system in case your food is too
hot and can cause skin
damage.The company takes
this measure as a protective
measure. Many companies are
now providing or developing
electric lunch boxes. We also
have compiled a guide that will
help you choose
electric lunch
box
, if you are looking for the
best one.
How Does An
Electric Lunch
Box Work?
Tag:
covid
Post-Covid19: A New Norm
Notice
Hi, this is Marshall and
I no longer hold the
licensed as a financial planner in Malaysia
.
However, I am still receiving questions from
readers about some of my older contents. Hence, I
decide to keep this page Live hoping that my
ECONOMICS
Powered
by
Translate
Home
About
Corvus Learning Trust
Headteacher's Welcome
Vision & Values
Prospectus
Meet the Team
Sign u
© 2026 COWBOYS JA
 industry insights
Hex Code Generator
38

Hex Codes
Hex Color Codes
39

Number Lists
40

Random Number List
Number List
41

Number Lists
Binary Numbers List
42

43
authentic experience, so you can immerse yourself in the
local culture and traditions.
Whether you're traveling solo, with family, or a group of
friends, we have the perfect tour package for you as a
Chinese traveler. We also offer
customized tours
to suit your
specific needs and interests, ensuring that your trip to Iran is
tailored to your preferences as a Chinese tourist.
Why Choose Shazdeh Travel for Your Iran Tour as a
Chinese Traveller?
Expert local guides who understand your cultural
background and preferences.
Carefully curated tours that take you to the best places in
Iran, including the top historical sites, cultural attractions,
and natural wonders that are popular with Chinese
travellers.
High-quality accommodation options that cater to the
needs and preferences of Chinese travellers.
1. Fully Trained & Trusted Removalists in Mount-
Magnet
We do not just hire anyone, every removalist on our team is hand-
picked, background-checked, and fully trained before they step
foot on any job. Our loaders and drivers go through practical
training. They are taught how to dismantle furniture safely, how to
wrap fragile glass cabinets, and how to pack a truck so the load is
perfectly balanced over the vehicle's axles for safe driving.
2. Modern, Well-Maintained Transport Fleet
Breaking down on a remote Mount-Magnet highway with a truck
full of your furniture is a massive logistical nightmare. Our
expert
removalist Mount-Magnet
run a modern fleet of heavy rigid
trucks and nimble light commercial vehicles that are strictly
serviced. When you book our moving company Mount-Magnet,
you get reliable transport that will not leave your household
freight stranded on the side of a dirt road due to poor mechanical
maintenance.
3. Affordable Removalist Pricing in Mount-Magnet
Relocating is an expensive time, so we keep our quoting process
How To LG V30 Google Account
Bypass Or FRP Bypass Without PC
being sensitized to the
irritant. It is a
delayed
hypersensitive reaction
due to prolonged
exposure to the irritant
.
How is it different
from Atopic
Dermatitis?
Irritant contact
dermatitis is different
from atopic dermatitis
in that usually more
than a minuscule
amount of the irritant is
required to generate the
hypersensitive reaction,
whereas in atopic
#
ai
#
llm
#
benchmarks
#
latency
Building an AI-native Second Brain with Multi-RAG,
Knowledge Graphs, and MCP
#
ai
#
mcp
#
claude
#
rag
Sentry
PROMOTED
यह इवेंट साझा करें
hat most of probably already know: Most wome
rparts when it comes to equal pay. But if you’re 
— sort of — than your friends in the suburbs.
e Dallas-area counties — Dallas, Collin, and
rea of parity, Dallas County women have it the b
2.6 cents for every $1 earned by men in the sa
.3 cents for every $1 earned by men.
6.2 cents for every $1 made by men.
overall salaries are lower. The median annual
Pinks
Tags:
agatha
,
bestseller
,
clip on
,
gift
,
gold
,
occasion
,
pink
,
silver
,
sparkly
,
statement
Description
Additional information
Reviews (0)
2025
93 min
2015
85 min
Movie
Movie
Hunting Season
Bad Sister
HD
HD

━━━━━━

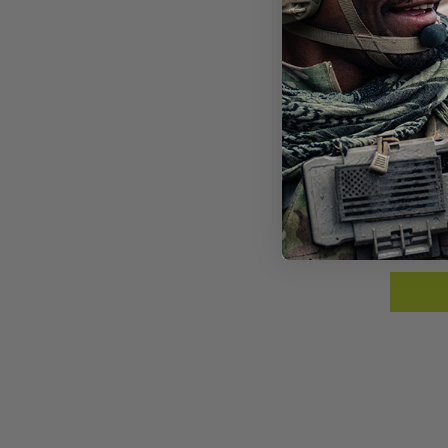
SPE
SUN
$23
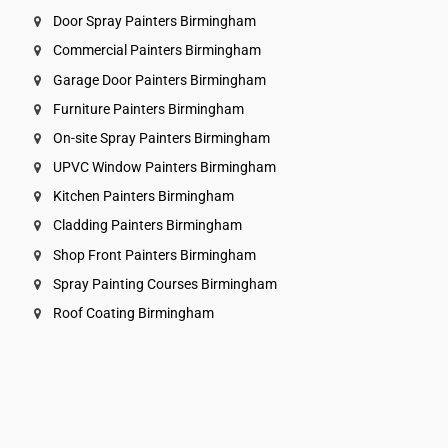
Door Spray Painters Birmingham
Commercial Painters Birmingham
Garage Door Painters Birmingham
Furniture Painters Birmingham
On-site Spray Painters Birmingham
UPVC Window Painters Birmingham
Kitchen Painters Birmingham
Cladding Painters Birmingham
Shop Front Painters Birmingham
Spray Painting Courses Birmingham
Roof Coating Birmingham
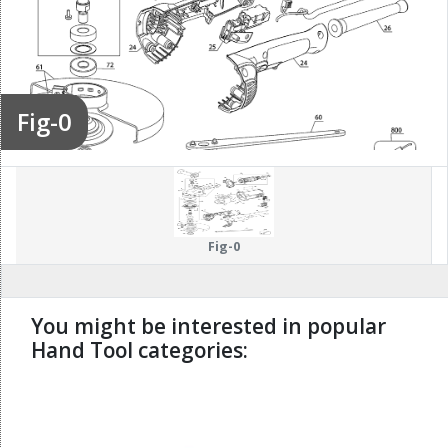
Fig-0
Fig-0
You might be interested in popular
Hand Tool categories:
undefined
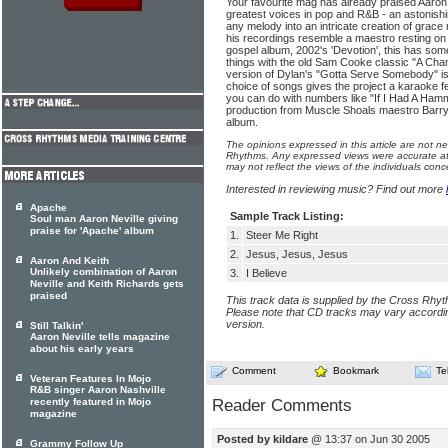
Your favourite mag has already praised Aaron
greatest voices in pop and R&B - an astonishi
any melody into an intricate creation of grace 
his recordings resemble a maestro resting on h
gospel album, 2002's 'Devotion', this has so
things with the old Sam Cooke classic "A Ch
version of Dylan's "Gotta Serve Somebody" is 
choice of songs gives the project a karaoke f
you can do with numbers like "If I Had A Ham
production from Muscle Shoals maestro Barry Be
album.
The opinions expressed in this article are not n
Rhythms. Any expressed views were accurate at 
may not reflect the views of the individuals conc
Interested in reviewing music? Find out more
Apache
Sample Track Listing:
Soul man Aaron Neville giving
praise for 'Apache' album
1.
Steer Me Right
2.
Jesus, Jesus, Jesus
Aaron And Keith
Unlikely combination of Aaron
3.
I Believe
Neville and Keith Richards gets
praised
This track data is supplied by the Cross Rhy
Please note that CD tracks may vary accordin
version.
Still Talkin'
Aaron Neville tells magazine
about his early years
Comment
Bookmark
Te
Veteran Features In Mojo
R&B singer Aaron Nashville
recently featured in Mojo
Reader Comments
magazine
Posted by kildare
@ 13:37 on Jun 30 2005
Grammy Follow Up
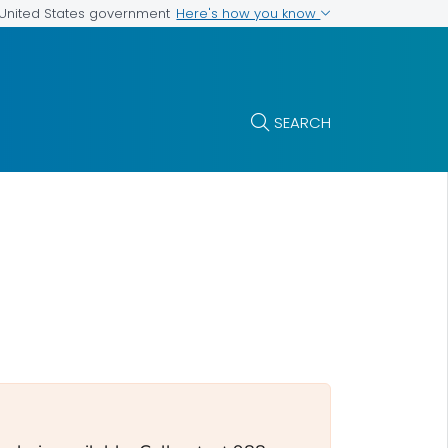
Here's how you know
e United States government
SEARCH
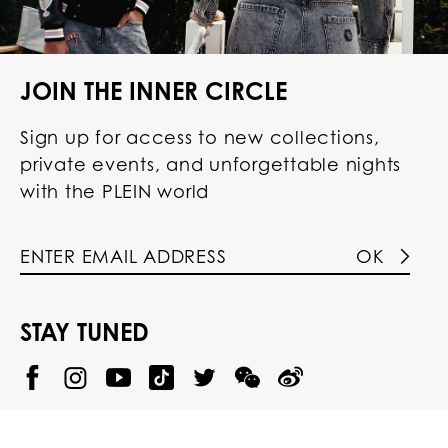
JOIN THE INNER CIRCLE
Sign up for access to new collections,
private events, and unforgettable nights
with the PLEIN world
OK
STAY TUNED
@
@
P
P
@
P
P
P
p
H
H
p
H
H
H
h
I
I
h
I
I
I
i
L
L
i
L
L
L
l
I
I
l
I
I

━━━━━━

Instructions to follow: From the entries above, copy every line that holds the word "reaction".

Answer to this task:
hypersensitive reaction
hypersensitive reaction,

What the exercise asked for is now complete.